Clergy Voices and Other News


Clergy voices

A majority (54%) of Anglican clergy thinks the Church of England should retain its current established status, seemingly without modification, according to the first results from a YouGov survey commissioned by Professor Linda Woodhead of Lancaster University and Westminster Faith Debates for the new series of debates on ‘The Future of the Church of England’, which commenced in Oxford last week.

Respondents comprised 1,509 clergy under the age of 70 from the Anglican Churches in England, Wales, Scotland, and Ireland who answered 29 questions online between 14 August and 8 September 2014. They had been selected on a random basis (every third name) from Crockford’s Clerical Directory, and questionnaires sent to the 5,000 of the resulting sample of 6,000 for whom email addresses were available. The response rate thus appears to be around 30%. The full findings will not be published until 23 October, the day of the second debate, but data tables for three questions (with breaks by gender, age, church, and ministerial role) are already available at:

Only 14% of clergy backed the total disestablishment of the Church, with a further 27% favouring some loosening of Church-State ties. Nevertheless, 81% supported the preservation of the principle of an Established Church with some or all of its present privileges. There was also overwhelming acceptance (by 83%) of the importance of maintaining the (creaking) parish system, against 12% saying it was unimportant. Views were more divided about future options for housing the clergy, 49% wanting the Church to continue to provide accommodation, with 18% electing for a higher stipend so that incumbents could arrange their own housing, and 24% wishing both options to be on the table to enable freedom of choice.

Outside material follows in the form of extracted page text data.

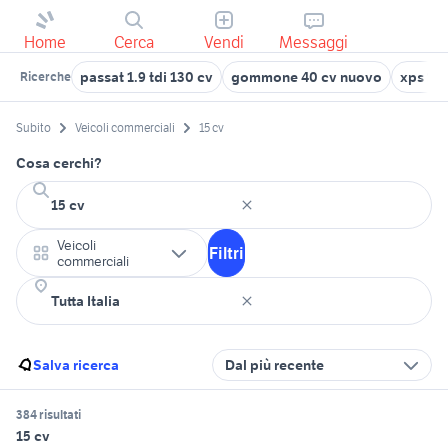
Home
Cerca
Vendi
Messaggi
passat 1.9 tdi 130 cv
gommone 40 cv nuovo
xps 15
Ricerche
Subito
Veicoli commerciali
15 cv
Cosa cerchi?
Veicoli
Filtri
commerciali
Salva ricerca
Dal più recente
384 risultati
15 cv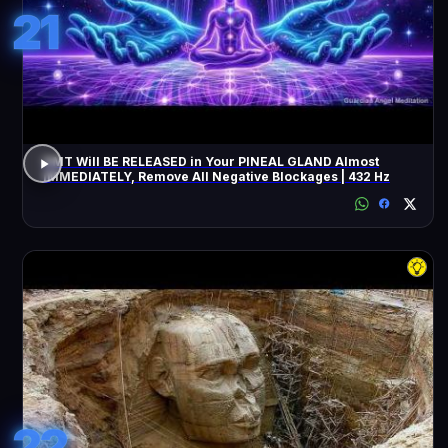
21
DMT Will BE RELEASED in Your PINEAL GLAND Almost
IMMEDIATELY, Remove All Negative Blockages | 432 Hz
22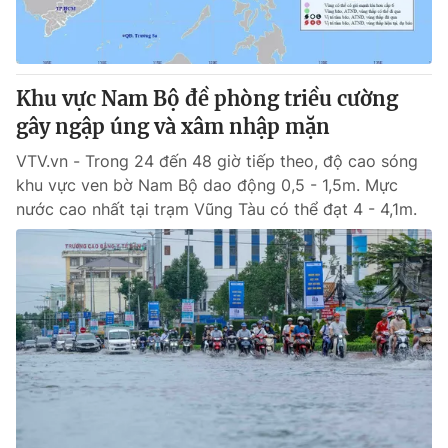
Khu vực Nam Bộ đề phòng triều cường
gây ngập úng và xâm nhập mặn
VTV.vn - Trong 24 đến 48 giờ tiếp theo, độ cao sóng
khu vực ven bờ Nam Bộ dao động 0,5 - 1,5m. Mực
nước cao nhất tại trạm Vũng Tàu có thể đạt 4 - 4,1m.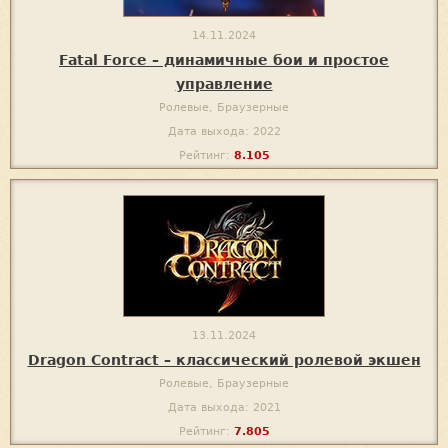
14.11.2024
Fatal Force – динамичные бои и простое
управление
Ролевые, Браузерные
Дата выхода: 2022
Рейтинг:
8.105
13.11.2024
Dragon Contract – классический ролевой экшен
Ролевые, Браузерные
Дата выхода: 2021
Рейтинг:
7.805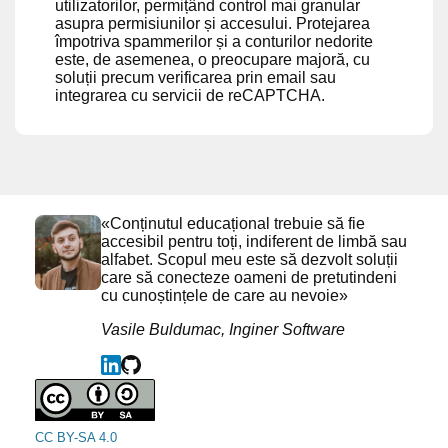
utilizatorilor, permițând control mai granular
asupra permisiunilor și accesului. Protejarea
împotriva spammerilor și a conturilor nedorite
este, de asemenea, o preocupare majoră, cu
soluții precum verificarea prin email sau
integrarea cu servicii de reCAPTCHA.
«Conținutul educațional trebuie să fie
accesibil pentru toți, indiferent de limbă sau
alfabet. Scopul meu este să dezvolt soluții
care să conecteze oameni de pretutindeni
cu cunoștințele de care au nevoie»
Vasile Buldumac, Inginer Software
CC BY-SA 4.0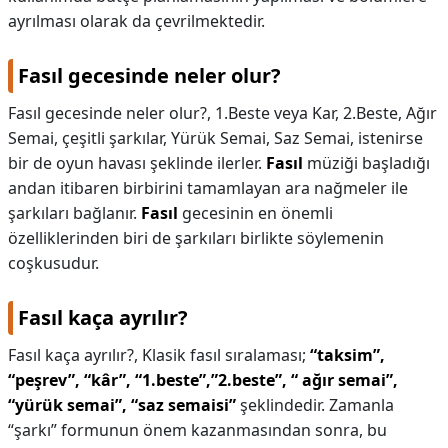
ayrılması olarak da çevrilmektedir.
Fasıl gecesinde neler olur?
Fasıl gecesinde neler olur?,
1.Beste veya Kar, 2.Beste, Ağır
Semai, çeşitli şarkılar, Yürük Semai, Saz Semai, istenirse
bir de oyun havası şeklinde ilerler.
Fasıl
müziği başladığı
andan itibaren birbirini tamamlayan ara nağmeler ile
şarkıları bağlanır.
Fasıl
gecesinin en önemli
özelliklerinden biri de şarkıları birlikte söylemenin
coşkusudur.
Fasıl kaça ayrılır?
Fasıl kaça ayrılır?,
Klasik fasıl sıralaması;
“taksim”,
“peşrev”, “kâr”, “1.beste”,”2.beste”, “ ağır semai”,
“yürük semai”, “saz semaisi”
şeklindedir. Zamanla
“şarkı” formunun önem kazanmasından sonra, bu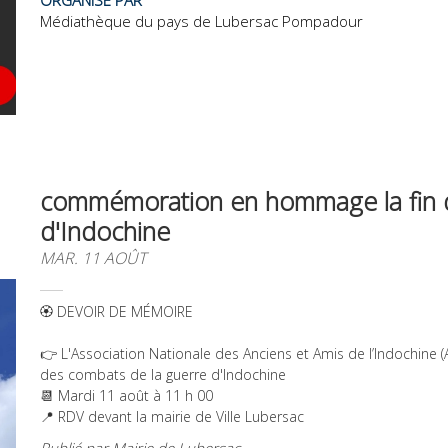
Médiathèque du pays de Lubersac Pompadour
commémoration en hommage la fin d
d'Indochine
MAR. 11 AOÛT
🏵️ DEVOIR DE MÉMOIRE
👉 L'Association Nationale des Anciens et Amis de l’Indochine
des combats de la guerre d'Indochine
📆 Mardi 11 août à 11 h 00
📍 RDV devant la mairie de Ville Lubersac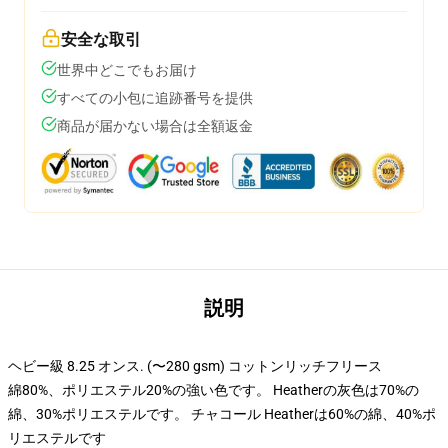
安全な取引
世界中どこでもお届け
すべての小包に追跡番号を提供
商品が届かない場合は全額返金
説明
ヘビー級 8.25 オンス. (〜280 gsm) コットンリッチフリース
綿80%、ポリエステル20%の強い色です。 Heatherの灰色は70%の
綿、30%ポリエステルです。 チャコール Heatherは60%の綿、40%ポ
リエステルです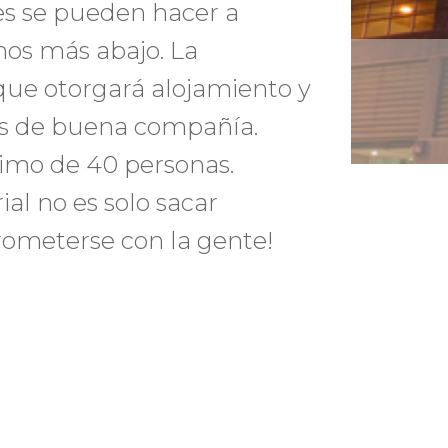
les se pueden hacer a
mos más abajo. La
o que otorgará alojamiento y
ás de buena compañía.
imo de 40 personas.
ial no es solo sacar
ometerse con la gente!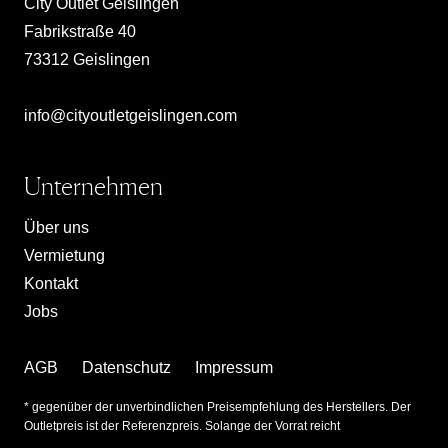
City Outlet Geislingen
Fabrikstraße 40
73312 Geislingen
info@cityoutletgeislingen.com
Unternehmen
Über uns
Vermietung
Kontakt
Jobs
AGB
Datenschutz
Impressum
* gegenüber der unverbindlichen Preisempfehlung des Herstellers. Der
Outletpreis ist der Referenzpreis. Solange der Vorrat reicht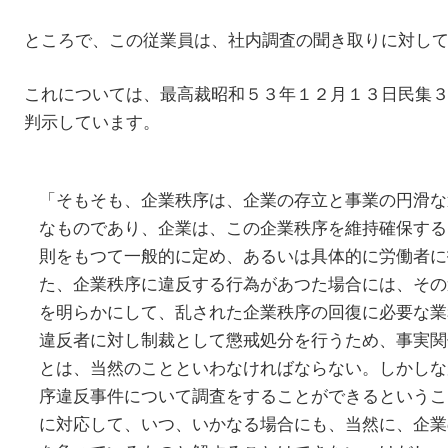
ところで、この従業員は、社内調査の聞き取りに対し
これについては、最高裁昭和５３年１２月１３日民集
判示しています。
「そもそも、企業秩序は、企業の存立と事業の円滑な
なものであり、企業は、この企業秩序を維持確保する
則をもつて一般的に定め、あるいは具体的に労働者に
た、企業秩序に違反する行為があつた場合には、その
を明らかにして、乱された企業秩序の回復に必要な業
違反者に対し制裁として懲戒処分を行うため、事実関
とは、当然のことといわなければならない。しかしな
序違反事件について調査をすることができるというこ
に対応して、いつ、いかなる場合にも、当然に、企業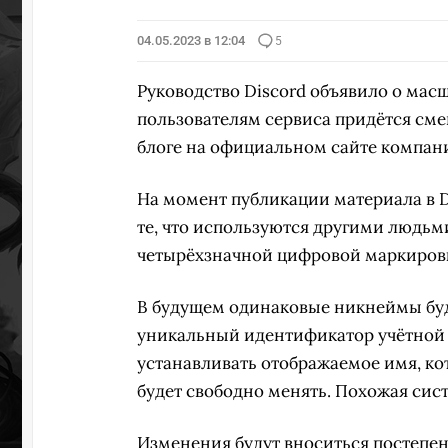
04.05.2023 в 12:04
5
Руководство Discord объявило о мас
пользователям сервиса придётся см
блоге на официальном сайте компан
На момент публикации материала в 
те, что используются другими людьми
четырёхзначной цифровой маркировк
В будущем одинаковые никнеймы буд
уникальный идентификатор учётной 
устанавливать отображаемое имя, ко
будет свободно менять. Похожая сист
Изменения будут вноситься постепе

An article about the survey appears in the current issue of the Church Times (10 October 2014, p. 4). This contains the toplines for one further question, about the constituency which the Church of England should prioritize. Two-thirds of the clergy replied England as a whole, 18% said Anglicans who do not go to church regularly, 5% regular churchgoers, 7% some other group, with 4% undecided. The article can be read online at:

Islamic State

Here is a round-up of the latest online polling on the subject of Islamic State (IS) in Iraq and Syria. Topline results only are given; for breaks by demographics, follow the links to data tables.

Britain: 7-8 October 2014

Nine in ten adults rated air strikes against IS in Iraq and Syria as a very important (62%) or fairly important (28%) international news story, according to this YouGov poll. The proportion saying the same about the Ebola outbreak in West Africa was similar (88%). Data tables are at:

Britain, 8-9 October

The Ebola outbreak (37%) displaced IS (28%) as the most noticed news story of last week, according to Populus interviews with 2,055 persons.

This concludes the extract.